Not practical at all, but just curious
I believe I know less about the internals of systems than you do, as some of what you said went over my head :-)
But FreeBSD, other BSDs and Unixes, and Linux; all use ELF as their executable format. Mac OS X doesn't understand ELF. So in terms of direct binary compatibility, I don't think you could have a precompiled program that works on Mac OS X and FreeBSD.

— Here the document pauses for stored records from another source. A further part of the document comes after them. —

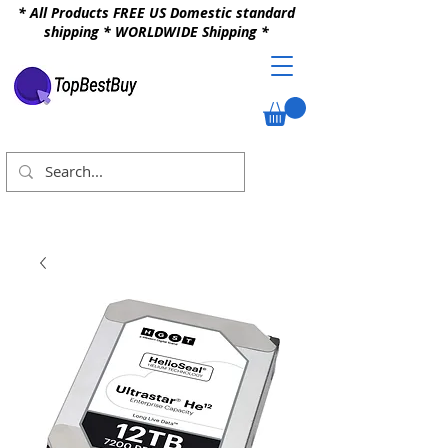
* All Products FREE US Domestic standard
shipping * WORLDWIDE Shipping *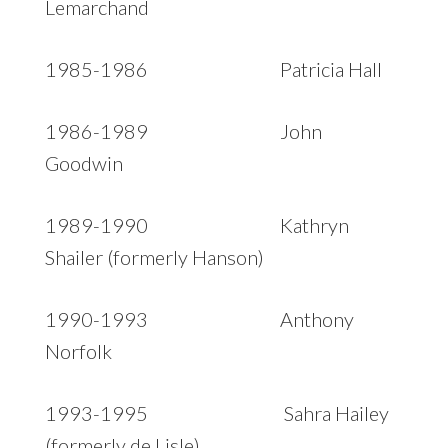
Lemarchand
1985-1986 Patricia Hall
1986-1989 John
Goodwin
1989-1990 Kathryn
Shailer (formerly Hanson)
1990-1993 Anthony
Norfolk
1993-1995 Sahra Hailey
(formerly de Lisle)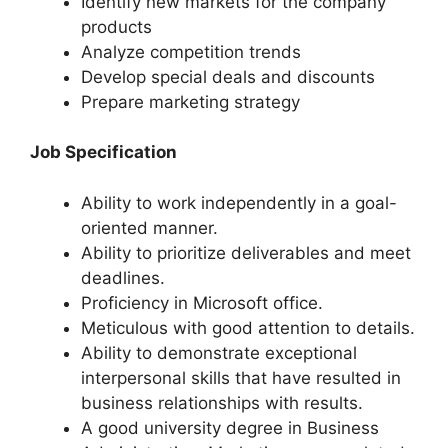
Identify new markets for the company
products
Analyze competition trends
Develop special deals and discounts
Prepare marketing strategy
Job Specification
Ability to work independently in a goal-
oriented manner.
Ability to prioritize deliverables and meet
deadlines.
Proficiency in Microsoft office.
Meticulous with good attention to details.
Ability to demonstrate exceptional
interpersonal skills that have resulted in
business relationships with results.
A good university degree in Business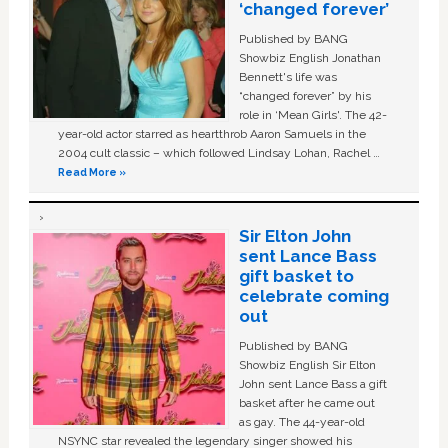
‘changed forever’
Published by BANG
Showbiz English Jonathan
Bennett's life was
“changed forever” by his
role in ‘Mean Girls'. The 42-
year-old actor starred as heartthrob Aaron Samuels in the
2004 cult classic – which followed Lindsay Lohan, Rachel …
Read More »
Sir Elton John
sent Lance Bass
gift basket to
celebrate coming
out
Published by BANG
Showbiz English Sir Elton
John sent Lance Bass a gift
basket after he came out
as gay. The 44-year-old
NSYNC star revealed the legendary singer showed his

People make too much of the relationship between Darwin and FreeBSD. It's like saying that I can write awesome science fiction just because H.G. Wells was a distant relative of mine. The relationship is too distant. The kernel itself is a mishmash of NextStep, ancient FreeBSD code, and more recent Apple code (plus binary blobs from Apple and hardware manufacturers). The userspace consists of heavily-hackedup versions of the FreeBSD userspace tools. Then the GUI layer and the Apple services are placed on the top.

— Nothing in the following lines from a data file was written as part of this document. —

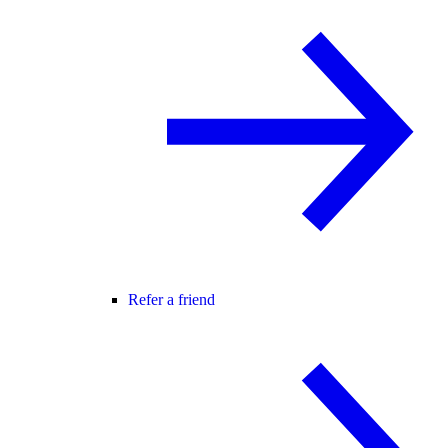
Refer a friend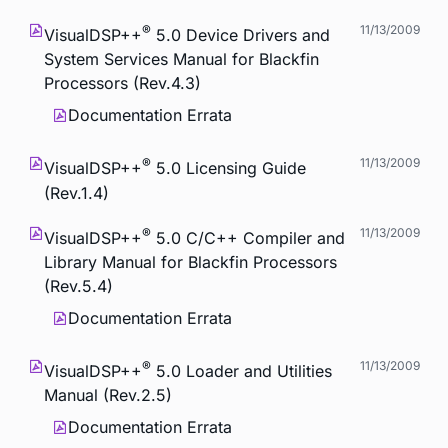
®
11/13/2009
VisualDSP++
5.0 Device Drivers and
System Services Manual for Blackfin
Processors (Rev.4.3)
Documentation Errata
®
11/13/2009
VisualDSP++
5.0 Licensing Guide
(Rev.1.4)
®
11/13/2009
VisualDSP++
5.0 C/C++ Compiler and
Library Manual for Blackfin Processors
(Rev.5.4)
Documentation Errata
®
11/13/2009
VisualDSP++
5.0 Loader and Utilities
Manual (Rev.2.5)
Documentation Errata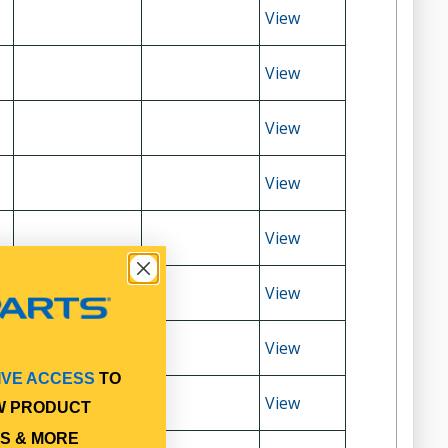
View
View
View
View
View
View
View
IVE ACCESS
TO
View
W PRODUCT
S & MORE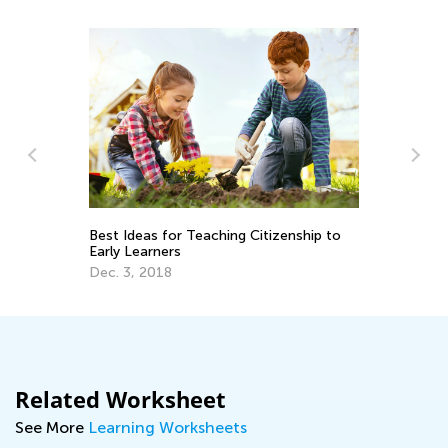
Best Ideas for Teaching Citizenship to
In
Early Learners
On
Dec. 3, 2018
No
Related Worksheet
See More
Learning Worksheets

I think the reason why nobody has embarked on a "MINE" project is because the task would be enormous, and would probably work even less well than WINE.
tgalati4
October 10th, 2007, 12:04 PM
Going the otherway however seems to be easier. Using Fink Commander, there is a growing body of open source packages that have been ported to the native Mac OS X environment. These packages look good and generally run well under Tiger.
There are many precompiled binaries already available. What's not precompiled is available for compiling from source, although I've only had 50% success because of depencency hell.